Angela Randisi – Ricordi
Nei viali della speranza si rincorrono i ricordi di un tempo lontano, quando l’innocenza della tenera età si lasciava avvolgere dal calore di un abbraccio materno.
Nei viali della speranza si rincorrono i ricordi di un tempo lontano, quando l’innocenza della tenera età si lasciava avvolgere dal calore di un abbraccio materno.

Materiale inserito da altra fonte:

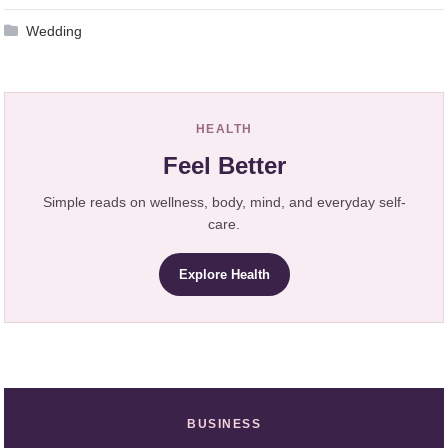
Wedding
HEALTH
Feel Better
Simple reads on wellness, body, mind, and everyday self-
care.
Explore Health
BUSINESS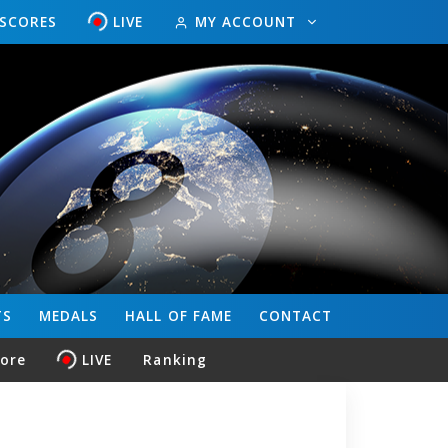
ESCORES
LIVE
MY ACCOUNT
TS
MEDALS
HALL OF FAME
CONTACT
core
LIVE
Ranking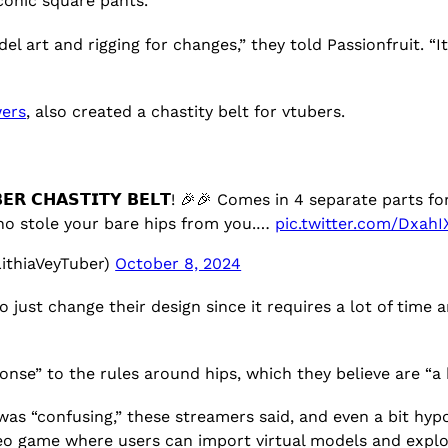
conic square pants.
el art and rigging for changes,” they told Passionfruit. 
wers
, also created a chastity belt for vtubers.
𝗥 𝗖𝗛𝗔𝗦𝗧𝗜𝗧𝗬 𝗕𝗘𝗟𝗧! 🎉🎉 Comes in 4 separate part
who stole your bare hips from you.…
pic.twitter.com/DxahI
ithiaVeyTuber)
October 8, 2024
 to just change their design since it requires a lot of tim
e” to the rules around hips, which they believe are “a b
s “confusing,” these streamers said, and even a bit hypoc
eo game where users can import virtual models and expl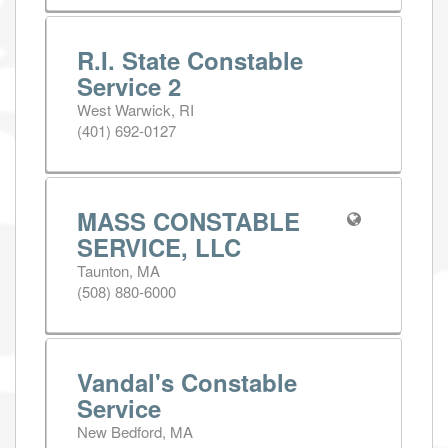
R.I. State Constable
Service 2
West Warwick, RI
(401) 692-0127
MASS CONSTABLE
SERVICE, LLC
Taunton, MA
(508) 880-6000
Vandal's Constable
Service
New Bedford, MA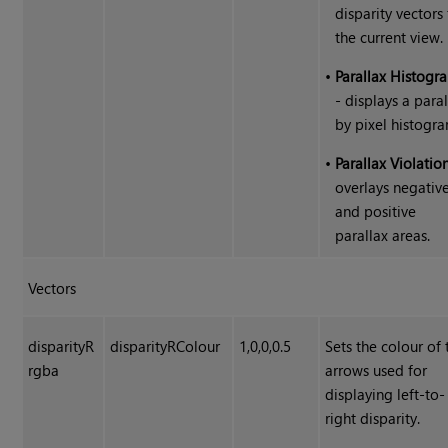
disparity vectors 
the current view.
•
Parallax Histogr
- displays a para
by pixel histogra
•
Parallax Violatio
overlays negativ
and positive
parallax areas.
Vectors
disparityR
disparityRColour
1,0,0,0.5
Sets the colour of 
rgba
arrows used for
displaying left-to-
right disparity.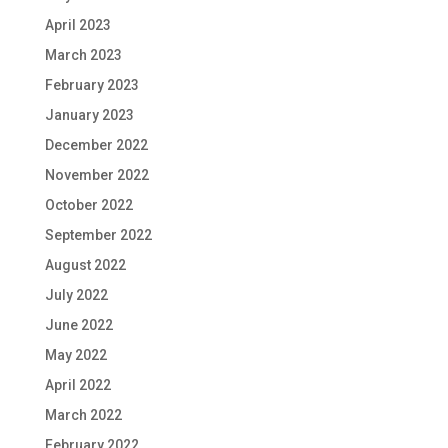
April 2023
March 2023
February 2023
January 2023
December 2022
November 2022
October 2022
September 2022
August 2022
July 2022
June 2022
May 2022
April 2022
March 2022
February 2022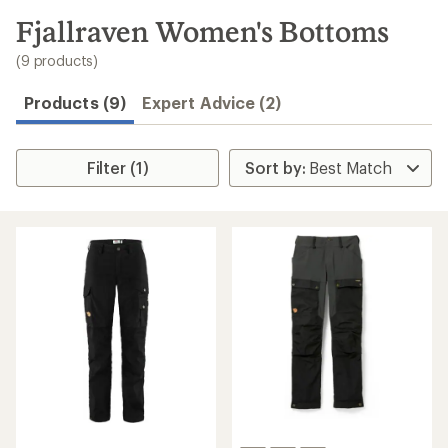
to
search
Fjallraven Women's Bottoms
results
(9 products)
Products (9)
Expert Advice (2)
Filter (1)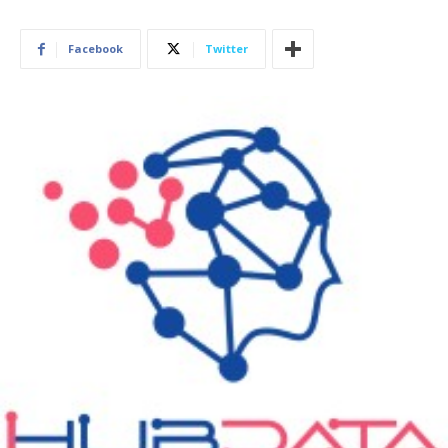
Facebook
Twitter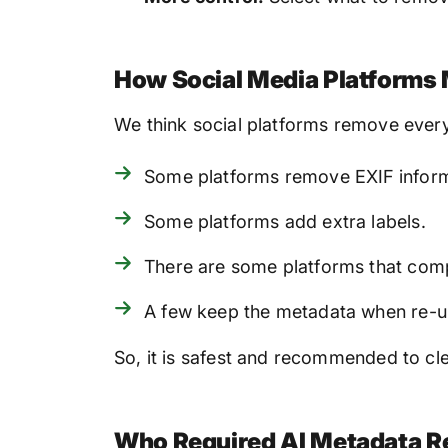
How Social Media Platforms
We think social platforms remove every
Some platforms remove EXIF informati
Some platforms add extra labels.
There are some platforms that compr
A few keep the metadata when re-u
So, it is safest and recommended to cl
Who Required AI Metadata R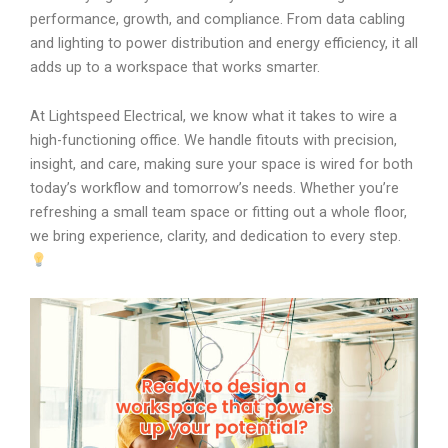
performance, growth, and compliance. From data cabling
and lighting to power distribution and energy efficiency, it all
adds up to a workspace that works smarter.
At Lightspeed Electrical, we know what it takes to wire a
high-functioning office. We handle fitouts with precision,
insight, and care, making sure your space is wired for both
today’s workflow and tomorrow’s needs. Whether you’re
refreshing a small team space or fitting out a whole floor,
we bring experience, clarity, and dedication to every step.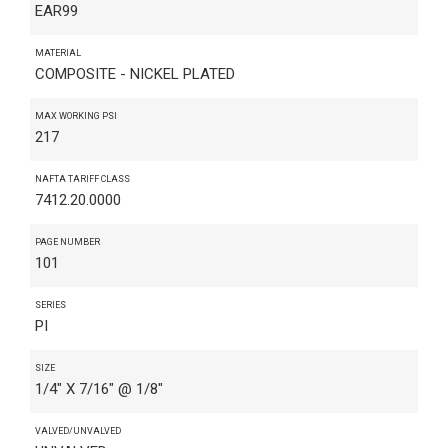
EAR99
MATERIAL
COMPOSITE - NICKEL PLATED
MAX WORKING PSI
217
NAFTA TARIFF CLASS
7412.20.0000
PAGE NUMBER
101
SERIES
PI
SIZE
1/4" X 7/16" @ 1/8"
VALVED/UNVALVED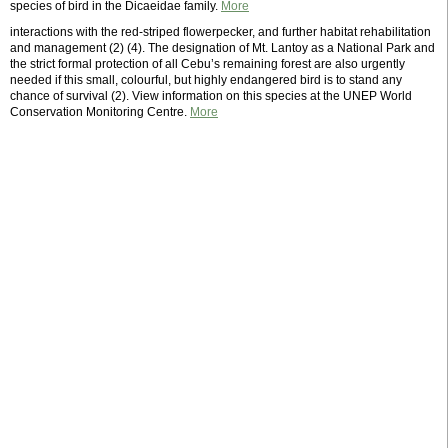
species of bird in the Dicaeidae family.
More
interactions with the red-striped flowerpecker, and further habitat rehabilitation
and management (2) (4). The designation of Mt. Lantoy as a National Park and
the strict formal protection of all Cebu’s remaining forest are also urgently
needed if this small, colourful, but highly endangered bird is to stand any
chance of survival (2). View information on this species at the UNEP World
Conservation Monitoring Centre.
More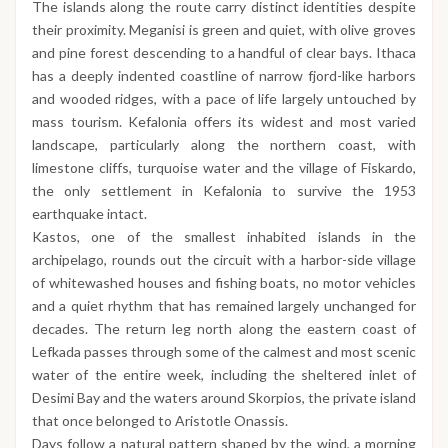
The islands along the route carry distinct identities despite
their proximity. Meganisi is green and quiet, with olive groves
and pine forest descending to a handful of clear bays. Ithaca
has a deeply indented coastline of narrow fjord-like harbors
and wooded ridges, with a pace of life largely untouched by
mass tourism. Kefalonia offers its widest and most varied
landscape, particularly along the northern coast, with
limestone cliffs, turquoise water and the village of Fiskardo,
the only settlement in Kefalonia to survive the 1953
earthquake intact.
Kastos, one of the smallest inhabited islands in the
archipelago, rounds out the circuit with a harbor-side village
of whitewashed houses and fishing boats, no motor vehicles
and a quiet rhythm that has remained largely unchanged for
decades. The return leg north along the eastern coast of
Lefkada passes through some of the calmest and most scenic
water of the entire week, including the sheltered inlet of
Desimi Bay and the waters around Skorpios, the private island
that once belonged to Aristotle Onassis.
Days follow a natural pattern shaped by the wind, a morning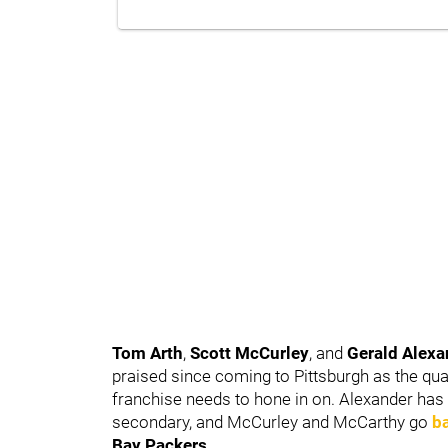
Tom Arth
,
Scott McCurley
, and
Gerald Alex
praised since coming to Pittsburgh as the qua
franchise needs to hone in on. Alexander has 
secondary, and McCurley and McCarthy go
b
Bay Packers
.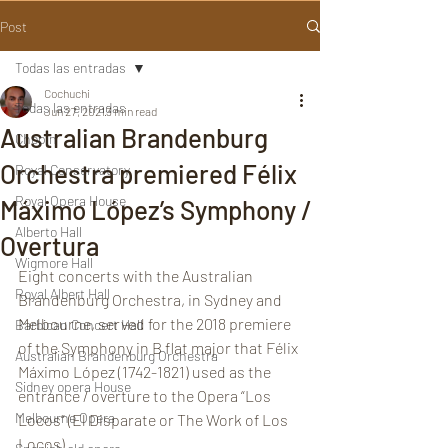
Post
Todas las entradas
Cochuchi
Todas las entradas
Jun 27, 2021
3 min read
Australian Brandenburg
Chopin
Orchestra premiered Félix
Royal Conservatory
Royal Opera House
Máximo López’s Symphony /
Alberto Hall
Overtura
Wigmore Hall
Eight concerts with the Australian 
Royal Albert Hall
Brandenburg Orchestra, in Sydney and 
Melbourne, served for the 2018 premiere 
Barbican Concert Hall
of the Symphony in B flat major that Félix 
Australian Brandenburg Orchestra
Máximo López (1742-1821) used as the 
Sidney opera House
entrance / overture to the Opera “Los 
Melbourne Opera
Locos” (El Disparate or The Work of Los 
Locos).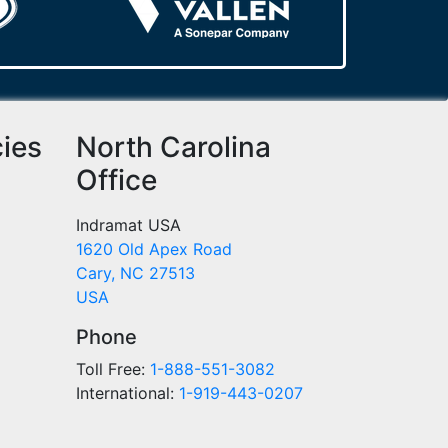
cies
North Carolina
Office
Indramat USA
1620 Old Apex Road
Cary, NC 27513
USA
Phone
Toll Free:
1-888-551-3082
International:
1-919-443-0207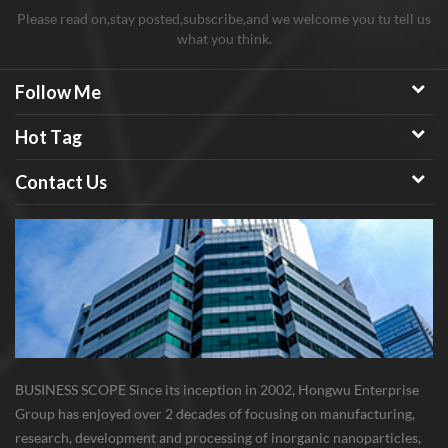
Please read on,stay posted,subscribe,and we welcome you tu tell us
what you think.
Follow Me
Hot Tag
Contact Us
BUSINESS SCOPE Since its inception in 2002, Hongwu Enterprise
Group has enjoyed over 2 decades of focusing on manufacturing,
research, development and processing of inorganic nanoparticles,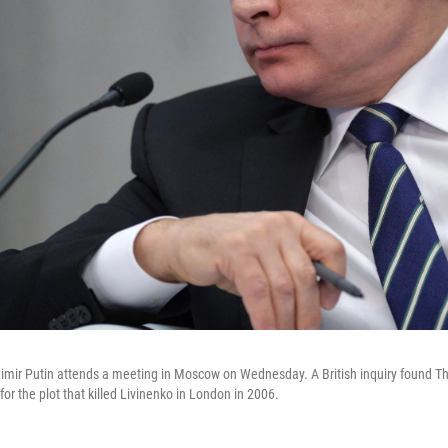
imir Putin attends a meeting in Moscow on Wednesday. A British inquiry found T
for the plot that killed Livinenko in London in 2006.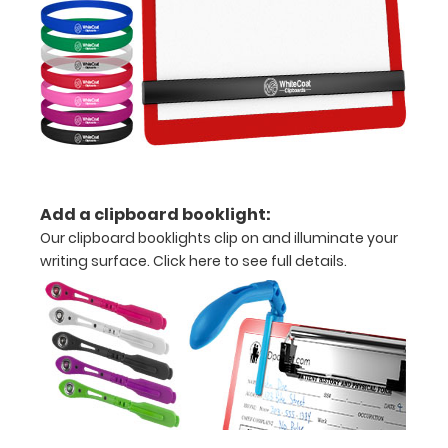
to
see
a
detailed
view
of
Add a clipboard booklight:
Our clipboard booklights clip on and illuminate your
medical
writing surface.
Click here to see full details
.
information
Options
and
Accessories:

Per quanto vogliamo dimenticare, il passato è sempre lì che bussa alla porta dei ricordi. Prepotente si fa spazio tra le vie del cuore. Non c’è modo per allontanarlo. Sa che impossibile è dimenticare, sa che potrà essere ricoperto da milioni di gesti, di carezze del presente, ma lui sarà sempre una ferita aperta che non si rimarginerà mai. Sarà quella porta socchiusa, e quella spina nell’anima, che nonostante i nostri sforzi segnerà per sempre il nostro agire e il nostro essere!
Il passato non ce lo mettiamo mai alle spalle, ma ce lo carichiamo sulle spalle e ce lo portiamo appresso. E dobbiamo avere spalle forti per non sentirne il peso e andare avanti.
La necessità di mettere “distanza” dal passato. Se questo, non viene accettato dal cuore, i ricordi saranno sempre troppo vivi, ritornando a ledere il presente. Il tribunale della propria mente, deve riuscire ad assolversi dentro sé. Mettere agli atti i propri e gli altrui comportamenti. Acquietare l’anima. E accettare la distanza.
Nel silenzio i miei ricordi prendono forma, si animano, profumano di emozioni incancellabili.
Il distruttore che chiamiamo Tempo, veste d’un sottile velo che al suo seguito trascina i ricordi. Guardiamo per un istante attraverso quel velo: nulla è mai perduto finché, anche se in un ricordo, qualcuno ti resta nel cuore.
Ricordo le primavere di quando ero bambina, quando le giornate erano allietate dalle rondini in cielo e dal profumo dei fiori. Ora anche la primavera non è più la stessa, è sempre più anomala, come le persone.